WASHINGTON — It’s good to know that the war on terror is finally over. It was all so ugly, what with the beheadings and bombings.

Wait.

Weren’t we just talking about the IRS targeting conservative groups and the Justice Department secretly seizing reporters’ phone records? Weren’t we just talking about how no effort was made to rescue our people in Benghazi? The official line is that we couldn’t have gotten there in time but, as numerous military readers have pointed out to me, no one knew how long the siege would last. How, then, could anyone have known that there wasn’t time to get there? Turns out maybe, though hindsight isn’t much of a military strategy.

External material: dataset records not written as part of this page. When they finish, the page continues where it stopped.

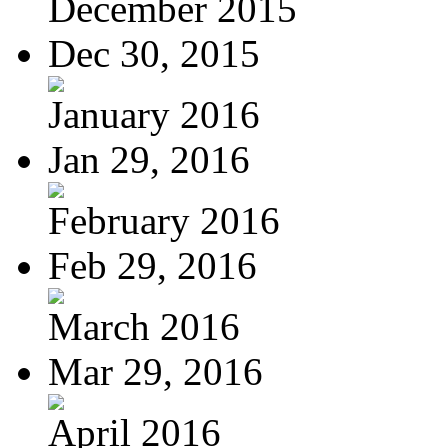
December 2015
Dec 30, 2015
January 2016
Jan 29, 2016
February 2016
Feb 29, 2016
March 2016
Mar 29, 2016
April 2016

But, then, I am behind the news. While I was temporarily suspended in a fever-induced fugue, someone apparently changed the subject. More relevant — suddenly! — are drones, Gitmo and the end of war. Fine, then. Let’s do war. In a 7,000-word speech that has been praised as oratory for grown-ups (dissenters presumably are childish), President Obama intoned that the time has come to end the war on terror. Hear, hear.

But does saying it’s so make it so?

Surely the limbless victims of the Boston marathon bombing, perpetrated by radicalized Muslims, have no such sense of the end of terror. Certainly the family of a British soldier recently hacked to death in a London street by ranting Islamist lunatics shares no such understanding of things.

Obama’s central point was that we should keep our eye on the individual or terrorist cell but end the open-endedness of our wartime footing. Our postwar strategy would depend largely on the use of drone strikes — remote and tidy by usual war standards.

Most Americans, though reluctant to enthusiastically support robot-propelled weaponry against unsuspecting strangers (aka evil-doers), support Obama’s drone policy, nonetheless. They do draw the line at killing U.S. citizens on American soil and also oppose using drones to catch speeders, according to polling.

It is a nice thought, the end of war. To make official our non-war stance, Obama wants to end the Authorization for Use of Military Force passed by Congress in the aftermath of the attacks on the World Trade Center and the Pentagon. Noting that no president can promise to end all terror, or the enmity that informs terrorism, our nation can ill-afford to continue to define itself by an endless war.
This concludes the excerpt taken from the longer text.